Exact Bayesian inference is often uncomputable in the models an agent actually cares about. The ELBO is the trick that turns that computational dead end into a working optimisation problem. It is the same object active inference calls variational free energy, wearing a different coat.
UNI is a working hypothesis on an attainable path toward General Natural Intelligence: a natural, active-inference approach whose evidence is growing, evidence-classed, and tested in the open. Do not take the claim on faith. Test the build, inspect the gates, help us find where it fails.
What the ELBO actually bounds
Given a generative model P(o, s) over observations
o and hidden states s, the log-evidence
log P(o) is what a Bayesian agent would ideally compute. To
get it you have to marginalise the joint over every possible hidden state,
which is often intractable for realistic state spaces (Class E, Parr,
Pezzulo and Friston, 2022, chapter 4) Class E.
Variational inference sidesteps this by picking an approximate posterior
Q(s) from a tractable family and writing:
log P(o) = ELBO(Q) + D_KL[Q(s) || P(s | o)]
The KL term is non-negative, so ELBO(Q) is a lower bound on
log P(o). Maximising the ELBO over Q does two
things at once: it tightens the bound, and it pulls Q(s)
toward the true posterior P(s | o). That is the whole game
(Class E, standard result in variational Bayes)
Class E.
Read the identity carefully: the ELBO is not an approximation of the log-evidence, it is a bound. When the approximate posterior matches the true posterior, the bound is tight and the ELBO equals the log-evidence exactly.
The sign flip: ELBO and variational free energy
Active inference works with variational free energy F(Q, o)
instead of the ELBO. The relationship is a sign flip:
F(Q, o) = -ELBO(Q)
Maximising the ELBO is minimising variational free energy. Because
F is always greater than or equal to surprise
(-log P(o)), minimising F tightens an upper
bound on surprise, the mirror image of tightening a lower bound on
log-evidence (Class E, Parr et al., 2022, chapter 2)
Class E. The literature uses both framings.
Machine learning tends to speak ELBO; active inference tends to speak free
energy. The math is the same object.
Why the bound matters for tractability
Two things become possible once you have the ELBO in hand. First, you can
optimise Q by gradient descent inside a chosen variational
family (mean-field, structured, or amortised), instead of trying to
integrate an intractable joint. Second, you can stop early: any
Q gives you a valid bound, so partial optimisation still
yields a usable estimate of belief, just a looser one. Perception under
time pressure is exactly this: a partial ascent up the ELBO, cashed in as
an approximate posterior (Class E, general variational Bayes)
Class E. For a fuller conceptual pass on the
inference machinery, see
variational inference, a conceptual walkthrough.
Two decompositions, one identity
The ELBO has two decompositions used constantly in the active-inference literature.
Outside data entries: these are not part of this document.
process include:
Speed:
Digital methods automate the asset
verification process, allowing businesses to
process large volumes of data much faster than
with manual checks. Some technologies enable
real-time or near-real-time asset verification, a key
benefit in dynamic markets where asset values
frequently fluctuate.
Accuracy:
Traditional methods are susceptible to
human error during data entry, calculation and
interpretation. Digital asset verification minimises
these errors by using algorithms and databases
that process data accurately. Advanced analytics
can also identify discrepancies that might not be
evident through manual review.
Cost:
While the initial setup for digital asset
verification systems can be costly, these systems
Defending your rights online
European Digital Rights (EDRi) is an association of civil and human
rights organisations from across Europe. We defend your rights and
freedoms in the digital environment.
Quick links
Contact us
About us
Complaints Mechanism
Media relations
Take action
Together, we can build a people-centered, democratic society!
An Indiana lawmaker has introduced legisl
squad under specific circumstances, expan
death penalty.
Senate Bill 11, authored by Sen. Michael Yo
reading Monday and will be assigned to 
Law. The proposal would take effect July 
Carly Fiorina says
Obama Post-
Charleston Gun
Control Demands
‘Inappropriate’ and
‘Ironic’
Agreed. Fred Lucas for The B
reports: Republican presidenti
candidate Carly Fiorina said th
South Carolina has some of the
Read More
The first is the accuracy-complexity decomposition:
ELBO(Q) = E_Q[log P(o | s)] - D_KL[Q(s) || P(s)]- Accuracy: expected log-likelihood of the observation under current beliefs.
- Complexity: KL divergence between the approximate posterior and the prior, the cost of updating beliefs away from where they were.
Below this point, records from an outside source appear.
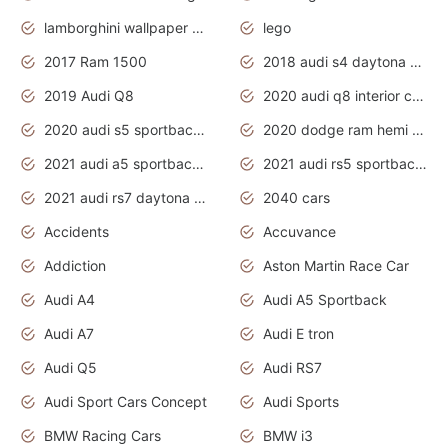
lamborghini wallpaper bugatti wallpaper sport cars
lego
2017 Ram 1500
2018 audi s4 daytona grey pearl
2019 Audi Q8
2020 audi q8 interior colors
2020 audi s5 sportback daytona grey
2020 dodge ram hemi truck
2021 audi a5 sportback daytona grey
2021 audi rs5 sportback daytona grey
2021 audi rs7 daytona grey pearl
2040 cars
Accidents
Accuvance
Addiction
Aston Martin Race Car
Audi A4
Audi A5 Sportback
Audi A7
Audi E tron
Audi Q5
Audi RS7
Audi Sport Cars Concept
Audi Sports
BMW Racing Cars
BMW i3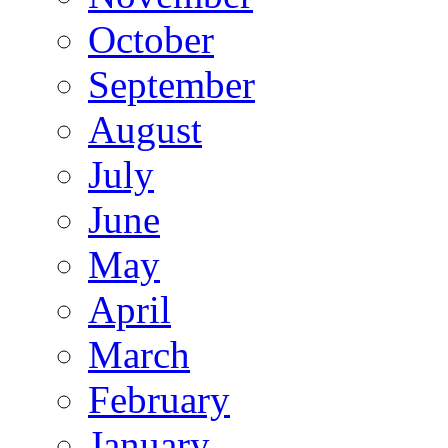
October
September
August
July
June
May
April
March
February
January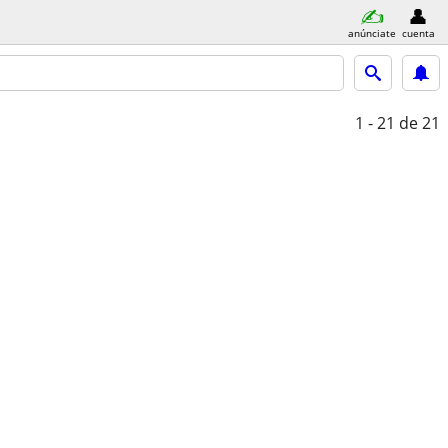
anúnciate
cuenta
1 - 21
de 21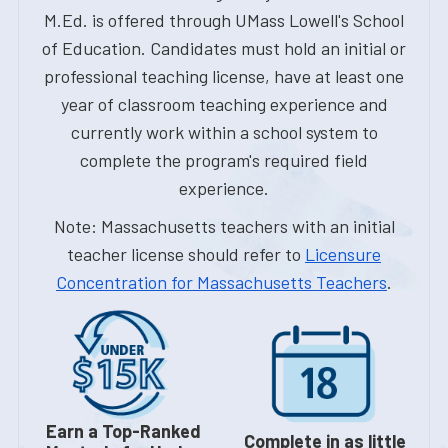
M.Ed. is offered through UMass Lowell's School
of Education. Candidates must hold an initial or
professional teaching license, have at least one
year of classroom teaching experience and
currently work within a school system to
complete the program's required field
experience.
Note: Massachusetts teachers with an initial
teacher license should refer to
Licensure
Concentration for Massachusetts Teachers
.
Earn a Top-Ranked
Complete in as little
The second is the evidence-KL decomposition already given above, which is the one that establishes the bound. Both drop out of the same identity by rearranging the log-joint. If either derivation feels shaky, slow down on what KL divergence actually measures before pushing further.
What the ELBO looks like inside UNI
The UNI labs run a discrete-time POMDP active-inference core in the browser. Static inspection of that core Class C shows the ELBO appearing as variational free energy at each perceptual tick: an accuracy term against the current observation, and a complexity term against the transition-propagated prior from the previous tick. The precision dials on the Precision Lab modulate how much weight the accuracy term carries relative to the complexity term. That is a behavior you can watch: the same observation, at different sensory precisions, yields different posteriors because the ELBO is being ascended on a differently weighted surface. Falsifier posture applies Class F: if moving precision does not shift behavior as the decomposition predicts, the implementation or the theory is wrong in a way you can see. See our companion piece on generative models, the organism model of its world for how UNI chooses the model pieces the ELBO is bounding.
What this post is not
It is not a derivation, it is not a clinical instrument, and it is not the claim that our system has general intelligence. It is a conceptual map of one identity, cited to Parr, Pezzulo and Friston (2022), grounded in code inspection of the UNI core. The Zenodo preprint is unrefereed. Behavioral labels in the labs are hypotheses, not diagnoses.